Abbott Receives FDA Emergency Use Authorization for Four-Virus Respiratory Test

Abbott Laboratories has secured Emergency Use Authorization (EUA) from the U.S. Food and Drug Administration (FDA) for a new diagnostic test capable of simultaneously detecting four common respiratory viruses from a single sample. The Alinity m Resp-4-Plex test identifies SARS-CoV-2 (the virus that causes COVID-19), Influenza A, Influenza B, and Respiratory Syncytial Virus (RSV) using one nasal or nasopharyngeal swab.

The development aims to streamline the testing process for both patients and healthcare providers. By consolidating four separate tests into one, the new assay reduces the number of swabs needed, potentially lessening patient discomfort and decreasing the time spent in healthcare settings. This efficiency also extends to laboratory operations, requiring fewer resources and less manual processing.

Simultaneous testing is crucial given the overlapping symptoms of these respiratory illnesses, which can make clinical diagnosis challenging. The Alinity m Resp-4-Plex utilizes Polymerase Chain Reaction (PCR) technology, known for its high sensitivity, and operates on Abbott's Alinity m system. This platform is designed for flexibility, allowing for random access testing that can expedite result delivery.

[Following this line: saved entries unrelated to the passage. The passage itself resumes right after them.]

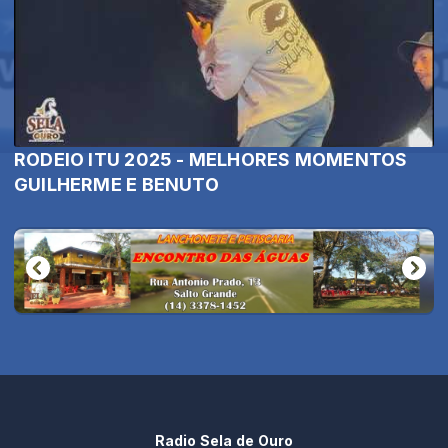
RODEIO ITU 2025 - MELHORES MOMENTOS
GUILHERME E BENUTO
Radio Sela de Ouro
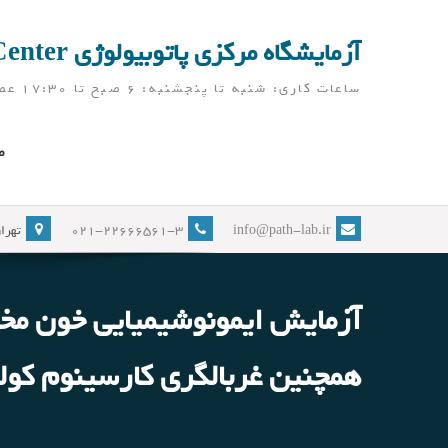
Ski
t
آزمایشگاه مرکزی پاتوبیولوژی Pathobiology Laboratory Center
conten
ساعات کاری: شنبه تا پنجشنبه: 6 صبح تا 17:30 عصر ( آزمایشگاه در ایام نوروز، به جز تعطیلات رسمی، باز می باشد)
ص
info@path-lab.ir
021-22666561-3
تهران
آزمایش ایمونوشیمیایی خون مخ
همچنین غربالگری کارسینوم کولورکتال و یا 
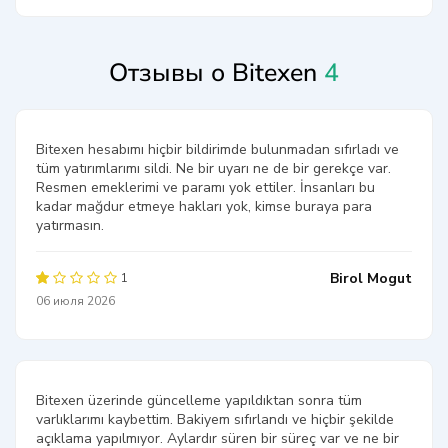
Отзывы о Bitexen
4
Bitexen hesabımı hiçbir bildirimde bulunmadan sıfırladı ve
tüm yatırımlarımı sildi. Ne bir uyarı ne de bir gerekçe var.
Resmen emeklerimi ve paramı yok ettiler. İnsanları bu
kadar mağdur etmeye hakları yok, kimse buraya para
yatırmasın.
Birol Mogut
1
06 июля 2026
Bitexen üzerinde güncelleme yapıldıktan sonra tüm
varlıklarımı kaybettim. Bakiyem sıfırlandı ve hiçbir şekilde
açıklama yapılmıyor. Aylardır süren bir süreç var ve ne bir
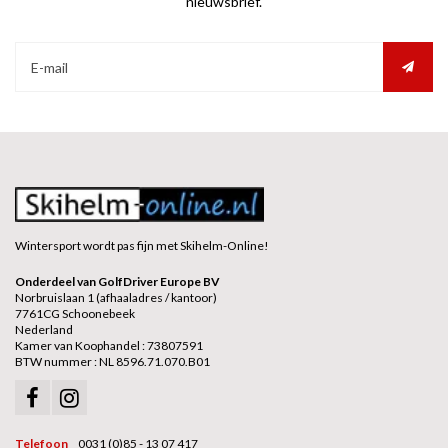
nieuwsbrief.
Wintersport wordt pas fijn met Skihelm-Online!
Onderdeel van GolfDriver Europe BV
Norbruislaan 1 (afhaaladres / kantoor)
7761CG Schoonebeek
Nederland
Kamer van Koophandel : 73807591
BTW nummer : NL 8596.71.070.B01
Telefoon
0031 (0)85 - 13 07 417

Abbott indicates that the test is intended to help manage the burden on healthcare systems, particularly during peak respiratory illness seasons. The assay is designated for use in clinical laboratories certified under the Clinical Laboratory Improvement Amendments (CLIA) of 1988 to perform moderate or high-complexity tests in the United States.

By providing rapid and comprehensive results, the test is expected to aid healthcare professionals in making timely treatment decisions and implementing appropriate infection control measures to prevent further spread.